I next wanted to return an even larger amount of matched URLs for the search term "president" from Reddit. I thought this could be accomplished by simply increasing the page_threshold parameter. However, I (unsuccessfully) tried the same code only now searching through 1,000 pages worth of URLs.

links1000 <- reddit_urls(search_terms = "president",
  cn_threshold = 0,
  page_threshold = 1000,
  sort_by = "comments",
  wait_time = 2)

links1000Com <- get_reddit(search_terms = "president", 
  cn_threshold = 0,
  page_threshold = 1000,
  sort_by = "comments",
  wait_time =2)

I thought links1000 would contain URLs with search term "president" from the 1000 pages with the largest number of comments (whereas links499 would contain URLs with search term "president" from the 499 pages with the largest number of comments). However, links1000 and links499 were identical.

Moreover, links1000Com could not be created and threw an error: URL 'https://www.reddit.com/r/politics/comments/dzd8lu/discussion_thread_fifth_democratic_presidential/.json?limit=500': status was 'Failure when receiving data from the peer'.

It seems there is a 500 page limit.

My question is: How would I next obtain all URLs (and their associated comments)? Not just for the top 499 pages or top 1000 pages but to continue until all URLs with the search term "president" in Reddit have been returned?

Thank you for sharing any advice.

*** EDIT ***

As suggested, I am adding reproducible code below.
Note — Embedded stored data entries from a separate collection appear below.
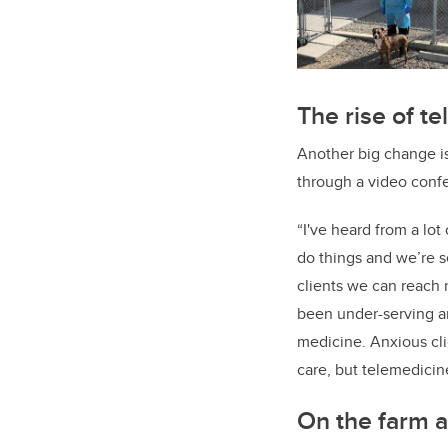
The rise of t
Another big change is
through a video confe
“I've heard from a lot
do things and we’re s
clients we can reach 
been under-serving an
medicine. Anxious clie
care, but telemedicin
On the farm a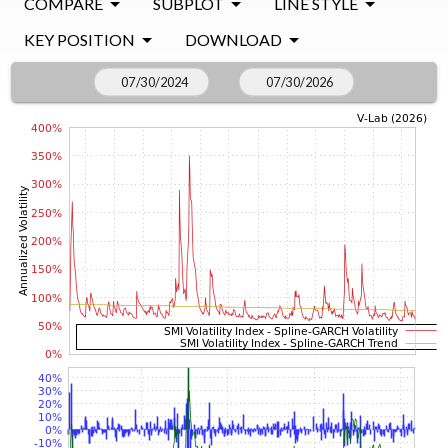
COMPARE
SUBPLOT
LINE STYLE
KEY POSITION
DOWNLOAD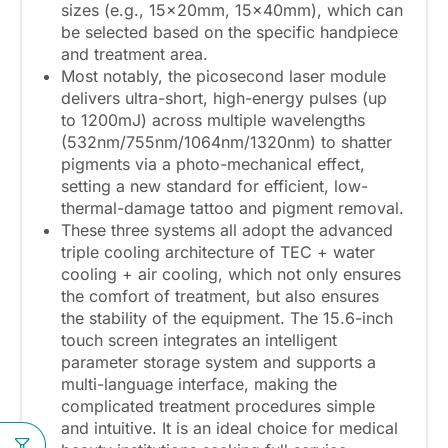
sizes (e.g., 15x20mm, 15x40mm), which can
be selected based on the specific handpiece
and treatment area.
Most notably, the picosecond laser module
delivers ultra-short, high-energy pulses (up
to 1200mJ) across multiple wavelengths
(532nm/755nm/1064nm/1320nm) to shatter
pigments via a photo-mechanical effect,
setting a new standard for efficient, low-
thermal-damage tattoo and pigment removal.
These three systems all adopt the advanced
triple cooling architecture of TEC + water
cooling + air cooling, which not only ensures
the comfort of treatment, but also ensures
the stability of the equipment. The 15.6-inch
touch screen integrates an intelligent
parameter storage system and supports a
multi-language interface, making the
complicated treatment procedures simple
and intuitive. It is an ideal choice for medical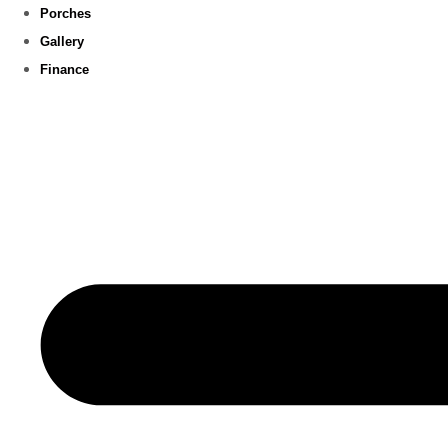
Porches
Gallery
Finance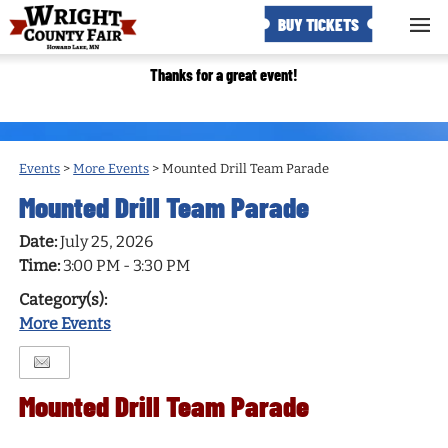
BUY TICKETS
Thanks for a great event!
Events
>
More Events
>
Mounted Drill Team Parade
Mounted Drill Team Parade
Date:
July 25, 2026
Time:
3:00 PM - 3:30 PM
Category(s):
More Events
Mounted Drill Team Parade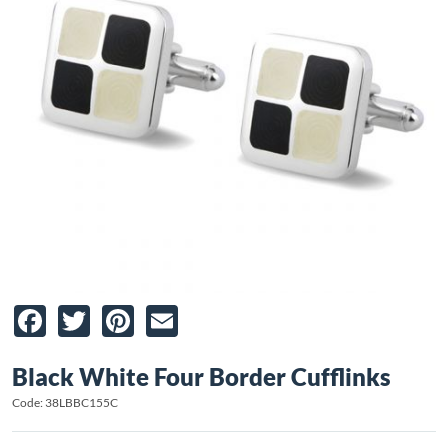
Facebook
Twitter
Pinterest
Email
Black White Four Border Cufflinks
Code: 38LBBC155C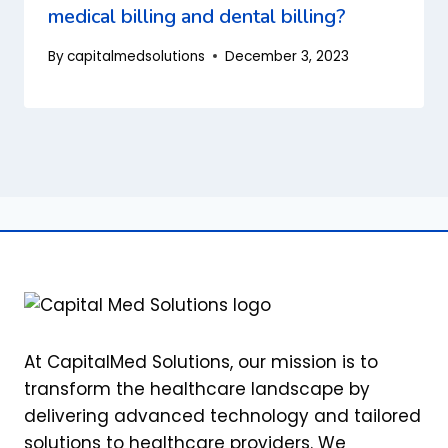
medical billing and dental billing?
By
capitalmedsolutions
December 3, 2023
At CapitalMed Solutions, our mission is to
transform the healthcare landscape by
delivering advanced technology and tailored
solutions to healthcare providers. We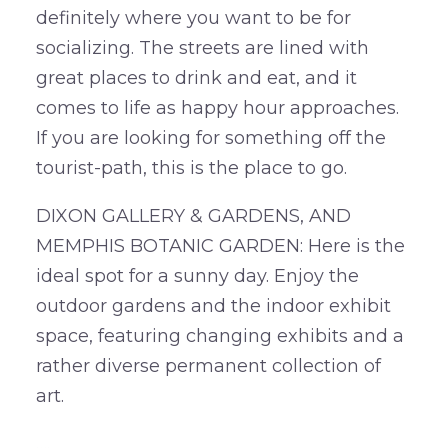
definitely where you want to be for
socializing. The streets are lined with
great places to drink and eat, and it
comes to life as happy hour approaches.
If you are looking for something off the
tourist-path, this is the place to go.
DIXON GALLERY & GARDENS, AND
MEMPHIS BOTANIC GARDEN: Here is the
ideal spot for a sunny day. Enjoy the
outdoor gardens and the indoor exhibit
space, featuring changing exhibits and a
rather diverse permanent collection of
art.
….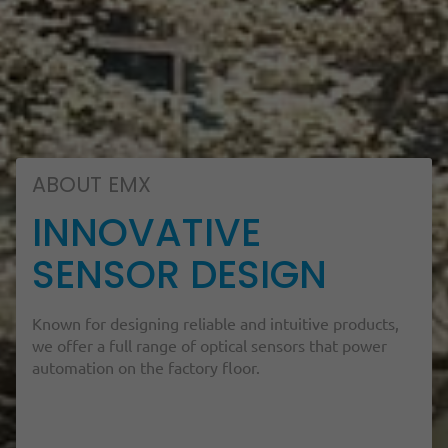
ABOUT EMX
INNOVATIVE
SENSOR DESIGN
Known for designing reliable and intuitive products,
we offer a full range of optical sensors that power
automation on the factory floor.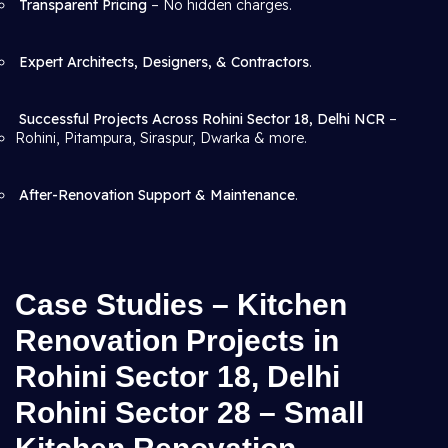
Transparent Pricing
– No hidden charges.
Expert Architects, Designers, & Contractors
.
Successful Projects Across Rohini Sector 18, Delhi NCR
–
Rohini, Pitampura, Siraspur, Dwarka & more.
After-Renovation Support & Maintenance
.
Case Studies – Kitchen
Renovation Projects in
Rohini Sector 18, Delhi
Rohini Sector 28 – Small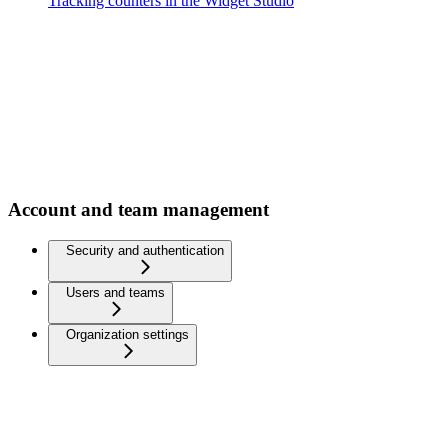
Tracking counters in the Widget Studio
Account and team management
Security and authentication
Users and teams
Organization settings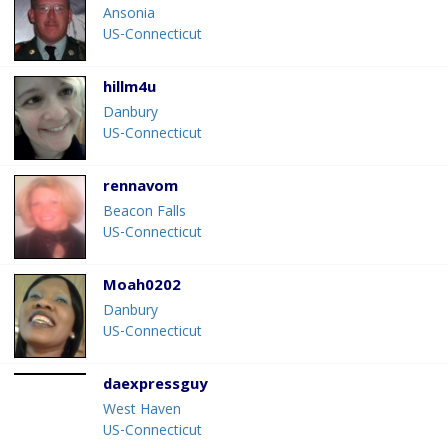
Ansonia
US-Connecticut
hillm4u
Danbury
US-Connecticut
rennavom
Beacon Falls
US-Connecticut
Moah0202
Danbury
US-Connecticut
daexpressguy
West Haven
US-Connecticut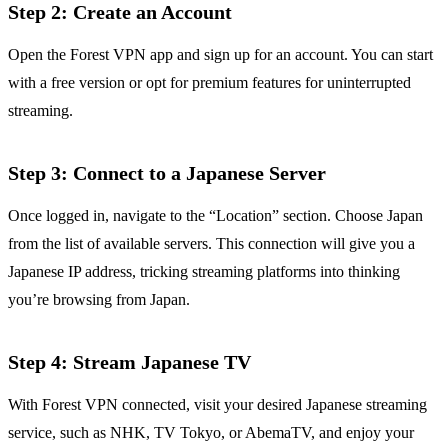
Step 2: Create an Account
Open the Forest VPN app and sign up for an account. You can start
with a free version or opt for premium features for uninterrupted
streaming.
Step 3: Connect to a Japanese Server
Once logged in, navigate to the “Location” section. Choose Japan
from the list of available servers. This connection will give you a
Japanese IP address, tricking streaming platforms into thinking
you’re browsing from Japan.
Step 4: Stream Japanese TV
With Forest VPN connected, visit your desired Japanese streaming
service, such as NHK, TV Tokyo, or AbemaTV, and enjoy your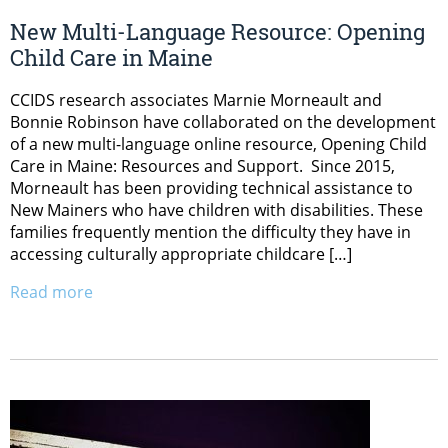
New Multi-Language Resource: Opening
Child Care in Maine
CCIDS research associates Marnie Morneault and
Bonnie Robinson have collaborated on the development
of a new multi-language online resource, Opening Child
Care in Maine: Resources and Support. Since 2015,
Morneault has been providing technical assistance to
New Mainers who have children with disabilities. These
families frequently mention the difficulty they have in
accessing culturally appropriate childcare […]
Read more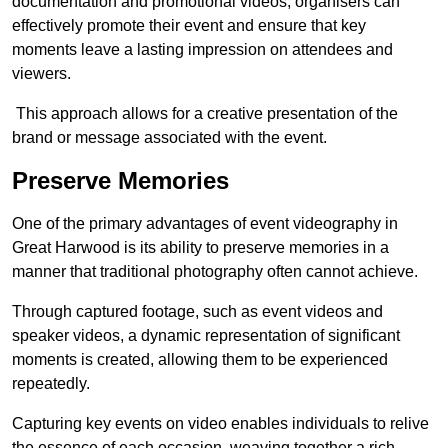
documentation and promotional videos, organisers can
effectively promote their event and ensure that key
moments leave a lasting impression on attendees and
viewers.
This approach allows for a creative presentation of the
brand or message associated with the event.
Preserve Memories
One of the primary advantages of event videography in
Great Harwood is its ability to preserve memories in a
manner that traditional photography often cannot achieve.
Through captured footage, such as event videos and
speaker videos, a dynamic representation of significant
moments is created, allowing them to be experienced
repeatedly.
Capturing key events on video enables individuals to relive
the essence of each occasion, weaving together a rich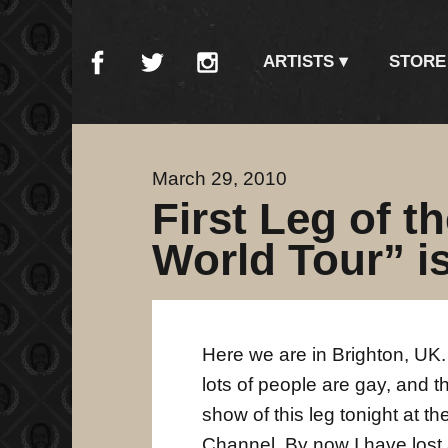
ARTISTS
STORE
March 29, 2010
First Leg of t
World Tour” is
Here we are in Brighton, UK. 
lots of people are gay, and t
show of this leg tonight at t
Channel. By now I have lost a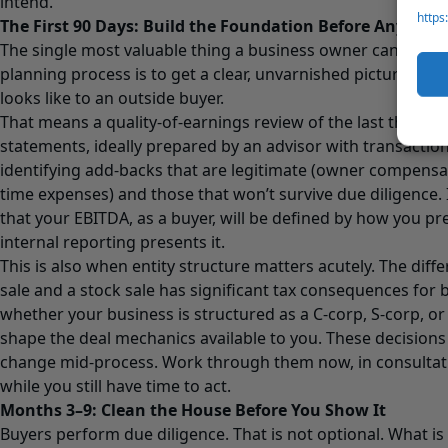
intend.
https
The First 90 Days: Build the Foundation Before Anyone 
The single most valuable thing a business owner can do at t
planning process is to get a clear, unvarnished picture of w
looks like to an outside buyer.
That means a quality-of-earnings review of the last three ye
statements, ideally prepared by an advisor with transactio
identifying add-backs that are legitimate (owner compens
time expenses) and those that won’t survive due diligence
that your EBITDA, as a buyer, will be defined by how you pr
internal reporting presents it.
This is also when entity structure matters acutely. The dif
sale and a stock sale has significant tax consequences for 
whether your business is structured as a C-corp, S-corp, or
shape the deal mechanics available to you. These decisions a
change mid-process. Work through them now, in consultatio
while you still have time to act.
Months 3–9: Clean the House Before You Show It
Buyers perform due diligence. That is not optional. What is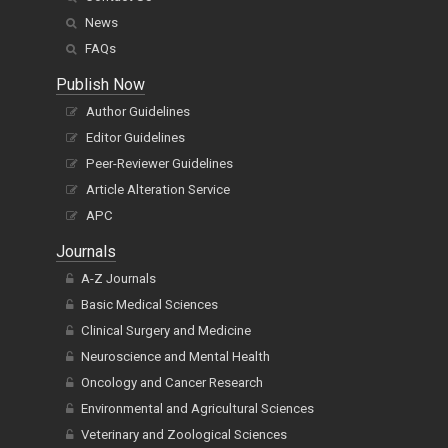
News
FAQs
Publish Now
Author Guidelines
Editor Guidelines
Peer-Reviewer Guidelines
Article Alteration Service
APC
Journals
A-Z Journals
Basic Medical Sciences
Clinical Surgery and Medicine
Neuroscience and Mental Health
Oncology and Cancer Research
Environmental and Agricultural Sciences
Veterinary and Zoological Sciences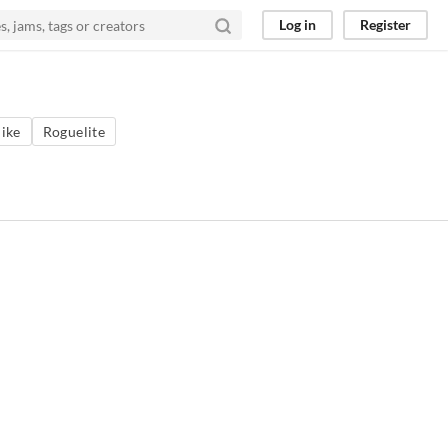
Log in
Register
ike
Roguelite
Thank you again!

library(tidyverse)
library(RedditExtractoR)

links499 <- reddit_urls(search_terms = "president",
                        cn_threshold = 0, # minimum number of comments
                        page_threshold = 499,
                        sort_by = "comments",
                        wait_time = 2)

links499Com <- get_reddit(search_terms = "president", 
                          cn_threshold = 0,
                          page_threshold = 499,
                          sort_by = "comments",
                          wait_time =2)

# Have the same number of unique titles (n=239)
length(unique(links499$title))
length(unique(links499Com$title))

# Both have minimum of 12378
min(links499Com$num_comments)
min(links499$num_comments)

links1000 <- reddit_urls(
    search_terms = "president",
    cn_threshold = 0, # minimum number of comments
    page_threshold = 1000, # can probably get as many URLs as you want but you can only extract a certain amount of data at one time
    sort_by = "comments",
    wait_time = 2
)

links1000Com <- get_reddit(search_terms = "president", 
                          cn_threshold = 0,
                          page_threshold = 1000,
                          sort_by = "comments",
                          wait_time =2 )

# Have the same number of unique titles (n=241)
length(unique(links1000$title))
length(unique(links1000Com$title))

# Both have minimum of 12378
min(links1000Com$num_comments)
min(links1000$num_comments)

Solution

  • So, looking at the code for get_reddit and reddit_urls, you will see that get_reddit is a wrapper for reddit_urls and that the defaults are simply different between the two functions. get_reddit, reddit_urls.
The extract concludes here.